Kami pun memberanikan diri membuka percakapan, sebuah tindakan yang kami syukuri pada akhirnya karena membuat kami bisa berkenalan dengan pria hebat ini. Namanya pak Harsono. Ia berasal dari Pasuruan, korban Lumpur Lapindo. Percaya atau tidak, beliau telah menjelajah Aceh hingga Papua dengan berjalan kaki untuk napak tilas perjuangan bung Karno selama 4 tahun non-stop!
Pak Harsono lalu banyak membagi pengalamannya, termasuk hikmah-hikmah spiritual yang beliau dapatkan selama di perjalanan. Saya sendiri tak begitu tertarik akan obsesinya kepada bung Karno, tapi di mata saya, keberanian dan tekadnya untuk berserah dan mengikuti kata hatinya adalah hal yang langka di jaman seperti ini. Ya, beliau menjelajah nyaris tanpa biaya sepeser pun, tak juga pernah meminta-minta. Nyatanya Tuhan selalu mencukupkan kebutuhannya dan toh beliau bisa bertahan sejauh ini. 
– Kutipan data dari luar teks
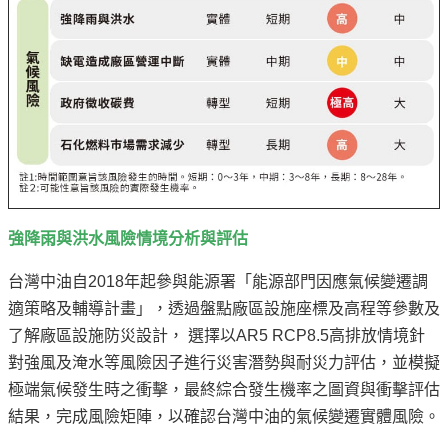
強降雨與洪水風險情境分析與評估
台灣中油自2018年起參與能源署「能源部門因應氣候變遷調
適策略及輔導計畫」，透過盤點廠區設施座標及高程等參數及
了解廠區設施防災設計， 選擇以AR5 RCP8.5高排放情境針
對強風及淹水等風險因子進行災害潛勢與耐災力評估，並模擬
極端氣候發生時之衝擊，最終綜合發生機率之圖資與衝擊評估
結果，完成風險矩陣，以確認台灣中油的氣候變遷實體風險。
Dieng rupanya menjadi tempat persinggahan terakhir pak Harsono, dimana beliau mendatangi Goa Semar, tempat bung Karno pernah bertapa. Setelah ini beliau berencana pulang, kecuali di tengah perjalanan, kehendak hatinya berkata lain. What a humbling experience. Sehat terus, pak Harsono!
Setelah kenyang, kami kembali berjalan kaki ke Gunung Sidengkeng. Jaraknya cukup dekat, 15 menit jalan kaki dari penginapan. Ongkos masuknya 5 ribu per orang, kalau kebetulan ada yang menjaga tempat tiketnya. 

Untuk tiba di puncak kita hanya perlu mendaki sekitar 15 menit, dengan pemandangan Telaga Warna samar-samar dari balik pohon. Wangi belerang dari telaga sudah tercium dari kejauhan. 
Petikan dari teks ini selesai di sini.